WHAT TO WORK ON
The expected output is every entry, repeated exactly.

DATA FOR ANALYSIS
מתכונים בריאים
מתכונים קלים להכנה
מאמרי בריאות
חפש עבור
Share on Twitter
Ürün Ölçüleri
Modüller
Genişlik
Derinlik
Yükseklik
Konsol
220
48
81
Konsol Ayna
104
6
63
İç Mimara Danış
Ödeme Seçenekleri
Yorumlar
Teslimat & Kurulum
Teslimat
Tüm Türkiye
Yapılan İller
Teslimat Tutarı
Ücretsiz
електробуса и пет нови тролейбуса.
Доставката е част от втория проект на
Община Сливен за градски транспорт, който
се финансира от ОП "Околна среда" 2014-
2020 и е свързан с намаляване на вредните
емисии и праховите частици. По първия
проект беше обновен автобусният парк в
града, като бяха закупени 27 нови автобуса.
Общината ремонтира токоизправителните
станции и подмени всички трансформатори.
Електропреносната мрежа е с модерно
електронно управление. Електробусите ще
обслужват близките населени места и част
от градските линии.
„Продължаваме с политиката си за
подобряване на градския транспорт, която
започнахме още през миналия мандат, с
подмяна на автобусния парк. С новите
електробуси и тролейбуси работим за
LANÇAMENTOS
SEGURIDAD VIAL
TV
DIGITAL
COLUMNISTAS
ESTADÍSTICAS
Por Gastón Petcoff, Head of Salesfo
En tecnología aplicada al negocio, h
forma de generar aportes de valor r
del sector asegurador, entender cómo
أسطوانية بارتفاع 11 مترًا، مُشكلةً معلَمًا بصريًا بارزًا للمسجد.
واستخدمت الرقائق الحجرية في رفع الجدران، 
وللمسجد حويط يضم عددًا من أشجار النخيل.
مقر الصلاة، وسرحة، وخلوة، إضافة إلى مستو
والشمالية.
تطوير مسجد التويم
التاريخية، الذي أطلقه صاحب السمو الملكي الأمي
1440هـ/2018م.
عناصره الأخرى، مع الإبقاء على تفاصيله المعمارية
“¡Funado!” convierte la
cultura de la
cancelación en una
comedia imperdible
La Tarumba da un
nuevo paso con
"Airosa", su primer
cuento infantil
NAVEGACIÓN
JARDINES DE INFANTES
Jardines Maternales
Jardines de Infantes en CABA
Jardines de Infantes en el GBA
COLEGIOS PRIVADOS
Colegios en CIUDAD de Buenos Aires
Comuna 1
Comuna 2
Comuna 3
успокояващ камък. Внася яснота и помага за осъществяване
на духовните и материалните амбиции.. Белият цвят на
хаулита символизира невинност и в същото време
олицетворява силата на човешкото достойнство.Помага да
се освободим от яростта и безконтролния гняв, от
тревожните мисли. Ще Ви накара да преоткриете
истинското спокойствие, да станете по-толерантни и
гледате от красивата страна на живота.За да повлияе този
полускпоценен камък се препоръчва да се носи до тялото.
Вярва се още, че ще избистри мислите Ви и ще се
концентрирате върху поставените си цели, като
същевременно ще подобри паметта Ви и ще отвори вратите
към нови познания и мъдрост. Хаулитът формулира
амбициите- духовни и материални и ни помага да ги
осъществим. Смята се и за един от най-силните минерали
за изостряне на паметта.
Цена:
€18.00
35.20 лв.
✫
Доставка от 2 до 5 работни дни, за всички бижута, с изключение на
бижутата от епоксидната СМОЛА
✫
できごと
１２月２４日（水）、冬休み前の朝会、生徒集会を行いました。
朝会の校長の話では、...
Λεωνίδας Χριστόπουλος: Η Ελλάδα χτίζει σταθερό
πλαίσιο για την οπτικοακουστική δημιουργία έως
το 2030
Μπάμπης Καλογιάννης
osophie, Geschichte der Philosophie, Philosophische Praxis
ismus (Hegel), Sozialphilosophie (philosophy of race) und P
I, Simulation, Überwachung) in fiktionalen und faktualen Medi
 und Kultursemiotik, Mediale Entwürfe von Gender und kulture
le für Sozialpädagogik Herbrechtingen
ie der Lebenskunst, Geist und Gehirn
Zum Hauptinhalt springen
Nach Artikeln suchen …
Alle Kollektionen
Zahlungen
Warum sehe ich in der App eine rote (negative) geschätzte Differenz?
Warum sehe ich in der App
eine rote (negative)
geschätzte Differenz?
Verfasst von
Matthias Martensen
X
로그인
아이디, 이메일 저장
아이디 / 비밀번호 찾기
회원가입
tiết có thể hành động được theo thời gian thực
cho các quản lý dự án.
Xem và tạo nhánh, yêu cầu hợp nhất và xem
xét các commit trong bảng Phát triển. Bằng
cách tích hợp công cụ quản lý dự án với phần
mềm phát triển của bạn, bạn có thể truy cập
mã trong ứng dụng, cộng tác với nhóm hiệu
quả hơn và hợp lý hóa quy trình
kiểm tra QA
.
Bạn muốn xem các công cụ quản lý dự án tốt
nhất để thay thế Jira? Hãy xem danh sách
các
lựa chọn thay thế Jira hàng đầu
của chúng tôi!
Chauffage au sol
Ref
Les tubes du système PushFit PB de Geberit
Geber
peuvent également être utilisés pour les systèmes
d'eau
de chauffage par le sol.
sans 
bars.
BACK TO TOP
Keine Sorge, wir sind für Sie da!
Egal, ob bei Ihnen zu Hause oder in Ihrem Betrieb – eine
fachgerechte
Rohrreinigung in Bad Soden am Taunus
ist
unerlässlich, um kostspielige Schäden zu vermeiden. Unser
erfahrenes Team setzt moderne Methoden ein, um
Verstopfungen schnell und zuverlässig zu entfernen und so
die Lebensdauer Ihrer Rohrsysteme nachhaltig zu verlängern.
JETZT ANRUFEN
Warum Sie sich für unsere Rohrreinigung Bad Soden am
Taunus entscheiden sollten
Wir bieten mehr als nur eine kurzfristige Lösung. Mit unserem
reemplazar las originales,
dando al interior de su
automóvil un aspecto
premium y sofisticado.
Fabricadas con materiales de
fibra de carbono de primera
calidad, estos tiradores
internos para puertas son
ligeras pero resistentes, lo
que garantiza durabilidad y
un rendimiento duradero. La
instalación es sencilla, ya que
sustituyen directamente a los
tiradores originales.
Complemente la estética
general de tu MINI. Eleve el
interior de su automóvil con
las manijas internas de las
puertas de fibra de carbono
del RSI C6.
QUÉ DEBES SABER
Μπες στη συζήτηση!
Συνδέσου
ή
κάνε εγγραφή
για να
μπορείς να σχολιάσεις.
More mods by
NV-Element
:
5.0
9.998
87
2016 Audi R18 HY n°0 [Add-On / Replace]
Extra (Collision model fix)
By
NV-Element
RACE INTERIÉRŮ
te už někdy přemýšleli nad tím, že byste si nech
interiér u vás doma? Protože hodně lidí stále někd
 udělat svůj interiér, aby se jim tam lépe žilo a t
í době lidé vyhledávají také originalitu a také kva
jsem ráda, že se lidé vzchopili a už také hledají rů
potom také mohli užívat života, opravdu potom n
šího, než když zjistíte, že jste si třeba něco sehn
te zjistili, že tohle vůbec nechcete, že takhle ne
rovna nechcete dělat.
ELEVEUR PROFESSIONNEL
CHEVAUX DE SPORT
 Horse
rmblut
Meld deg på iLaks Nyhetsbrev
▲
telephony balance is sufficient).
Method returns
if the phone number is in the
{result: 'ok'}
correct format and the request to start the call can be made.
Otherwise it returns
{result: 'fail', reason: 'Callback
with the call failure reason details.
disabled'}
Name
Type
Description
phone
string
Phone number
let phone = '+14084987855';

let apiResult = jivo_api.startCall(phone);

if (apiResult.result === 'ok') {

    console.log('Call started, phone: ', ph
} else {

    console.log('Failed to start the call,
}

WRITTEN RESPONSE
מתכונים בריאים
מתכונים קלים להכנה
מאמרי בריאות
חפש עבור
Share on Twitter
Ürün Ölçüleri
Modüller
Genişlik
Derinlik
Yükseklik
Konsol
220
48
81
Konsol Ayna
104
6
63
İç Mimara Danış
Ödeme Seçenekleri
Yorumlar
Teslimat & Kurulum
Teslimat
Tüm Türkiye
Yapılan İller
Teslimat Tutarı
Ücretsiz
електробуса и пет нови тролейбуса.
Доставката е част от втория проект на
Община Сливен за градски транспорт, който
се финансира от ОП "Околна среда" 2014-
2020 и е свързан с намаляване на вредните
емисии и праховите частици. По първия
проект беше обновен автобусният парк в
града, като бяха закупени 27 нови автобуса.
Общината ремонтира токоизправителните
станции и подмени всички трансформатори.
Електропреносната мрежа е с модерно
електронно управление. Електробусите ще
обслужват близките населени места и част
от градските линии.
„Продължаваме с политиката си за
подобряване на градския транспорт, която
започнахме още през миналия мандат, с
подмяна на автобусния парк. С новите
електробуси и тролейбуси работим за
LANÇAMENTOS
SEGURIDAD VIAL
TV
DIGITAL
COLUMNISTAS
ESTADÍSTICAS
Por Gastón Petcoff, Head of Salesfo
En tecnología aplicada al negocio, h
forma de generar aportes de valor r
del sector asegurador, entender cómo
أسطوانية بارتفاع 11 مترًا، مُشكلةً معلَمًا بصريًا بارزًا للمسجد.
واستخدمت الرقائق الحجرية في رفع الجدران، 
وللمسجد حويط يضم عددًا من أشجار النخيل.
مقر الصلاة، وسرحة، وخلوة، إضافة إلى مستو
والشمالية.
تطوير مسجد التويم
التاريخية، الذي أطلقه صاحب السمو الملكي الأمي
1440هـ/2018م.
عناصره الأخرى، مع الإبقاء على تفاصيله المعمارية
“¡Funado!” convierte la
cultura de la
cancelación en una
comedia imperdible
La Tarumba da un
nuevo paso con
"Airosa", su primer
cuento infantil
NAVEGACIÓN
JARDINES DE INFANTES
Jardines Maternales
Jardines de Infantes en CABA
Jardines de Infantes en el GBA
COLEGIOS PRIVADOS
Colegios en CIUDAD de Buenos Aires
Comuna 1
Comuna 2
Comuna 3
успокояващ камък. Внася яснота и помага за осъществяване
на духовните и материалните амбиции.. Белият цвят на
хаулита символизира невинност и в същото време
олицетворява силата на човешкото достойнство.Помага да
се освободим от яростта и безконтролния гняв, от
тревожните мисли. Ще Ви накара да преоткриете
истинското спокойствие, да станете по-толерантни и
гледате от красивата страна на живота.За да повлияе този
полускпоценен камък се препоръчва да се носи до тялото.
Вярва се още, че ще избистри мислите Ви и ще се
концентрирате върху поставените си цели, като
същевременно ще подобри паметта Ви и ще отвори вратите
към нови познания и мъдрост. Хаулитът формулира
амбициите- духовни и материални и ни помага да ги
осъществим. Смята се и за един от най-силните минерали
за изостряне на паметта.
Цена:
€18.00
35.20 лв.
✫
Доставка от 2 до 5 работни дни, за всички бижута, с изключение на
бижутата от епоксидната СМОЛА
✫
できごと
１２月２４日（水）、冬休み前の朝会、生徒集会を行いました。
朝会の校長の話では、...
Λεωνίδας Χριστόπουλος: Η Ελλάδα χτίζει σταθερό
πλαίσιο για την οπτικοακουστική δημιουργία έως
το 2030
Μπάμπης Καλογιάννης
osophie, Geschichte der Philosophie, Philosophische Praxis
ismus (Hegel), Sozialphilosophie (philosophy of race) und P
I, Simulation, Überwachung) in fiktionalen und faktualen Medi
 und Kultursemiotik, Mediale Entwürfe von Gender und kulture
le für Sozialpädagogik Herbrechtingen
ie der Lebenskunst, Geist und Gehirn
Zum Hauptinhalt springen
Nach Artikeln suchen …
Alle Kollektionen
Zahlungen
Warum sehe ich in der App eine rote (negative) geschätzte Differenz?
Warum sehe ich in der App
eine rote (negative)
geschätzte Differenz?
Verfasst von
Matthias Martensen
X
로그인
아이디, 이메일 저장
아이디 / 비밀번호 찾기
회원가입
tiết có thể hành động được theo thời gian thực
cho các quản lý dự án.
Xem và tạo nhánh, yêu cầu hợp nhất và xem
xét các commit trong bảng Phát triển. Bằng
cách tích hợp công cụ quản lý dự án với phần
mềm phát triển của bạn, bạn có thể truy cập
mã trong ứng dụng, cộng tác với nhóm hiệu
quả hơn và hợp lý hóa quy trình
kiểm tra QA
.
Bạn muốn xem các công cụ quản lý dự án tốt
nhất để thay thế Jira? Hãy xem danh sách
các
lựa chọn thay thế Jira hàng đầu
của chúng tôi!
Chauffage au sol
Ref
Les tubes du système PushFit PB de Geberit
Geber
peuvent également être utilisés pour les systèmes
d'eau
de chauffage par le sol.
sans 
bars.
BACK TO TOP
Keine Sorge, wir sind für Sie da!
Egal, ob bei Ihnen zu Hause oder in Ihrem Betrieb – eine
fachgerechte
Rohrreinigung in Bad Soden am Taunus
ist
unerlässlich, um kostspielige Schäden zu vermeiden. Unser
erfahrenes Team setzt moderne Methoden ein, um
Verstopfungen schnell und zuverlässig zu entfernen und so
die Lebensdauer Ihrer Rohrsysteme nachhaltig zu verlängern.
JETZT ANRUFEN
Warum Sie sich für unsere Rohrreinigung Bad Soden am
Taunus entscheiden sollten
Wir bieten mehr als nur eine kurzfristige Lösung. Mit unserem
reemplazar las originales,
dando al interior de su
automóvil un aspecto
premium y sofisticado.
Fabricadas con materiales de
fibra de carbono de primera
calidad, estos tiradores
internos para puertas son
ligeras pero resistentes, lo
que garantiza durabilidad y
un rendimiento duradero. La
instalación es sencilla, ya que
sustituyen directamente a los
tiradores originales.
Complemente la estética
general de tu MINI. Eleve el
interior de su automóvil con
las manijas internas de las
puertas de fibra de carbono
del RSI C6.
QUÉ DEBES SABER
Μπες στη συζήτηση!
Συνδέσου
ή
κάνε εγγραφή
για να
μπορείς να σχολιάσεις.
More mods by
NV-Element
:
5.0
9.998
87
2016 Audi R18 HY n°0 [Add-On / Replace]
Extra (Collision model fix)
By
NV-Element
RACE INTERIÉRŮ
te už někdy přemýšleli nad tím, že byste si nech
interiér u vás doma? Protože hodně lidí stále někd
 udělat svůj interiér, aby se jim tam lépe žilo a t
í době lidé vyhledávají také originalitu a také kva
jsem ráda, že se lidé vzchopili a už také hledají rů
potom také mohli užívat života, opravdu potom n
šího, než když zjistíte, že jste si třeba něco sehn
te zjistili, že tohle vůbec nechcete, že takhle ne
rovna nechcete dělat.
ELEVEUR PROFESSIONNEL
CHEVAUX DE SPORT
 Horse
rmblut
Meld deg på iLaks Nyhetsbrev
▲
telephony balance is sufficient).
Method returns
if the phone number is in the
{result: 'ok'}
correct format and the request to start the call can be made.
Otherwise it returns
{result: 'fail', reason: 'Callback
with the call failure reason details.
disabled'}
Name
Type
Description
phone
string
Phone number
let phone = '+14084987855';

let apiResult = jivo_api.startCall(phone);

if (apiResult.result === 'ok') {

    console.log('Call started, phone: ', ph
} else {

    console.log('Failed to start the call,
}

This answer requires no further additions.